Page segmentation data
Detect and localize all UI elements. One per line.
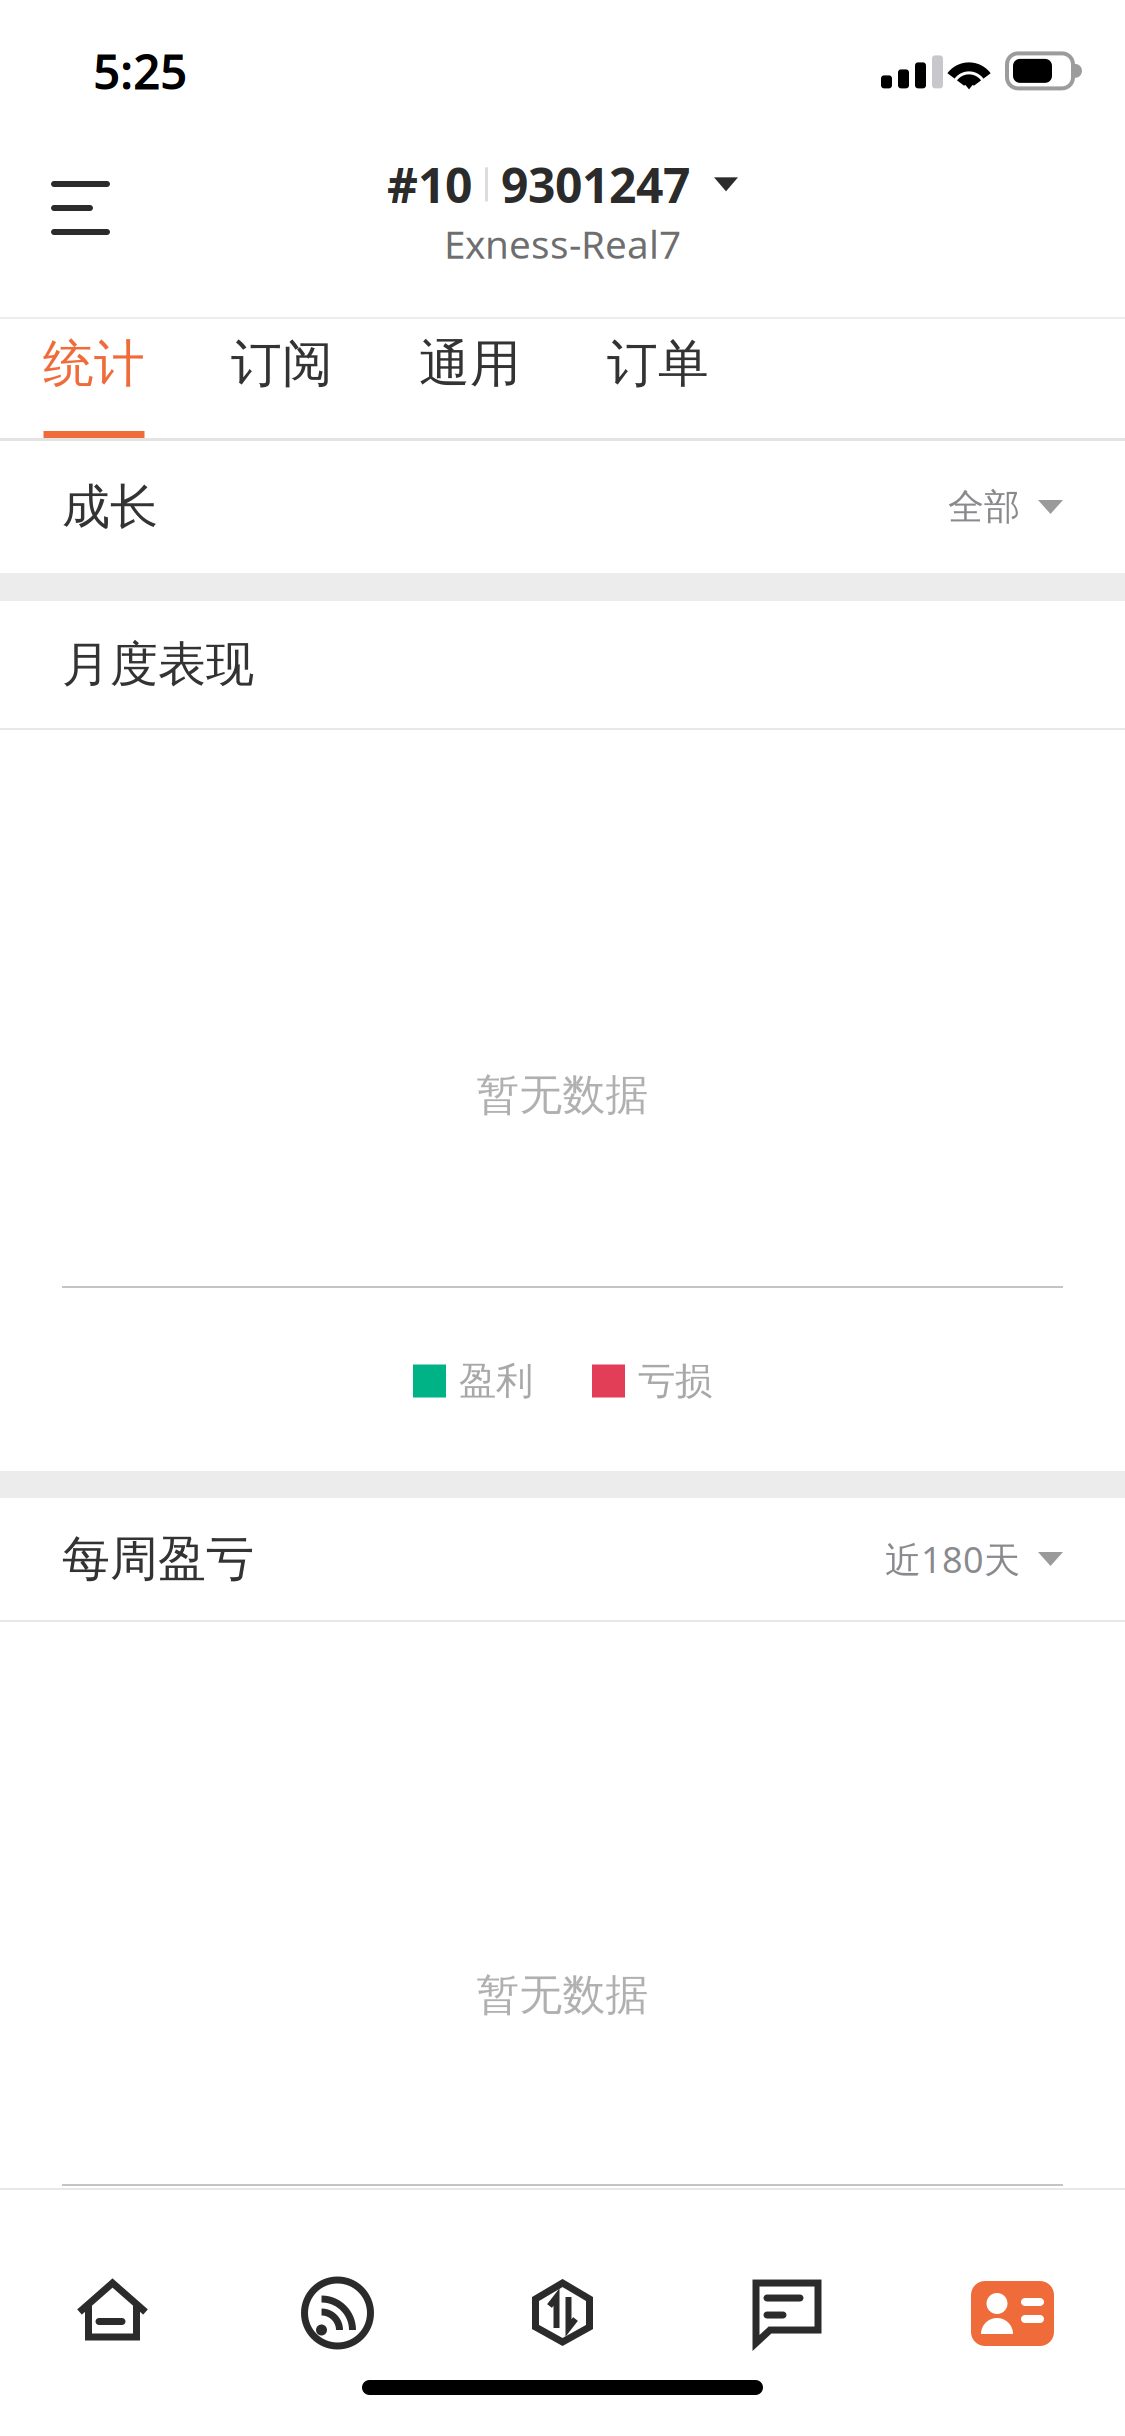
button[interactable]: Messages bbox=[675, 2190, 900, 2346]
button[interactable]: 全部 bbox=[948, 465, 1063, 549]
button[interactable]: #10 bbox=[367, 142, 758, 304]
button[interactable]: Home bbox=[0, 2190, 225, 2346]
staticText: 统计 bbox=[43, 333, 145, 395]
button[interactable]: Signals bbox=[225, 2190, 450, 2346]
button[interactable]: 近180天 bbox=[885, 1515, 1063, 1603]
staticText: Exness-Real7 bbox=[444, 218, 681, 270]
staticText: 每周盈亏 bbox=[62, 1530, 254, 1588]
staticText: 5:25 bbox=[93, 39, 187, 103]
button[interactable]: Trade bbox=[450, 2190, 675, 2346]
button[interactable]: Menu bbox=[51, 148, 161, 268]
staticText: 暂无数据 bbox=[476, 1069, 648, 1121]
staticText: 近180天 bbox=[885, 1535, 1020, 1583]
staticText: 亏损 bbox=[638, 1358, 712, 1404]
staticText: 全部 bbox=[948, 485, 1020, 529]
button[interactable]: 统计 bbox=[0, 319, 188, 438]
staticText: 暂无数据 bbox=[476, 1969, 648, 2021]
staticText: 月度表现 bbox=[62, 635, 254, 694]
staticText: 成长 bbox=[62, 478, 158, 536]
staticText: 盈利 bbox=[459, 1358, 533, 1404]
staticText: 通用 bbox=[419, 333, 521, 395]
button[interactable]: 订单 bbox=[564, 319, 752, 438]
button[interactable]: Profile bbox=[900, 2190, 1125, 2346]
staticText: 9301247 bbox=[501, 152, 690, 216]
button[interactable]: 订阅 bbox=[188, 319, 376, 438]
staticText: 订单 bbox=[607, 333, 709, 395]
button[interactable]: 通用 bbox=[376, 319, 564, 438]
staticText: 订阅 bbox=[231, 333, 333, 395]
staticText: #10 bbox=[387, 152, 472, 216]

→ **WHAT YOU ARE ASKED TO DO**:
Go through the entries above and print each one exactly, minus the pictures.

→ **EXERCISE OUTPUT**:
Detect and localize all UI elements. One per line.
button[interactable]: Messages bbox=[675, 2190, 900, 2346]
button[interactable]: 全部 bbox=[948, 465, 1063, 549]
button[interactable]: #10 bbox=[367, 142, 758, 304]
button[interactable]: Home bbox=[0, 2190, 225, 2346]
staticText: 统计 bbox=[43, 333, 145, 395]
button[interactable]: Signals bbox=[225, 2190, 450, 2346]
button[interactable]: 近180天 bbox=[885, 1515, 1063, 1603]
staticText: Exness-Real7 bbox=[444, 218, 681, 270]
staticText: 每周盈亏 bbox=[62, 1530, 254, 1588]
staticText: 5:25 bbox=[93, 39, 187, 103]
button[interactable]: Trade bbox=[450, 2190, 675, 2346]
button[interactable]: Menu bbox=[51, 148, 161, 268]
staticText: 暂无数据 bbox=[476, 1069, 648, 1121]
staticText: 近180天 bbox=[885, 1535, 1020, 1583]
staticText: 亏损 bbox=[638, 1358, 712, 1404]
staticText: 全部 bbox=[948, 485, 1020, 529]
button[interactable]: 统计 bbox=[0, 319, 188, 438]
staticText: 暂无数据 bbox=[476, 1969, 648, 2021]
staticText: 月度表现 bbox=[62, 635, 254, 694]
staticText: 成长 bbox=[62, 478, 158, 536]
staticText: 盈利 bbox=[459, 1358, 533, 1404]
staticText: 通用 bbox=[419, 333, 521, 395]
button[interactable]: 订单 bbox=[564, 319, 752, 438]
button[interactable]: Profile bbox=[900, 2190, 1125, 2346]
staticText: 9301247 bbox=[501, 152, 690, 216]
button[interactable]: 订阅 bbox=[188, 319, 376, 438]
staticText: 订单 bbox=[607, 333, 709, 395]
button[interactable]: 通用 bbox=[376, 319, 564, 438]
staticText: 订阅 bbox=[231, 333, 333, 395]
staticText: #10 bbox=[387, 152, 472, 216]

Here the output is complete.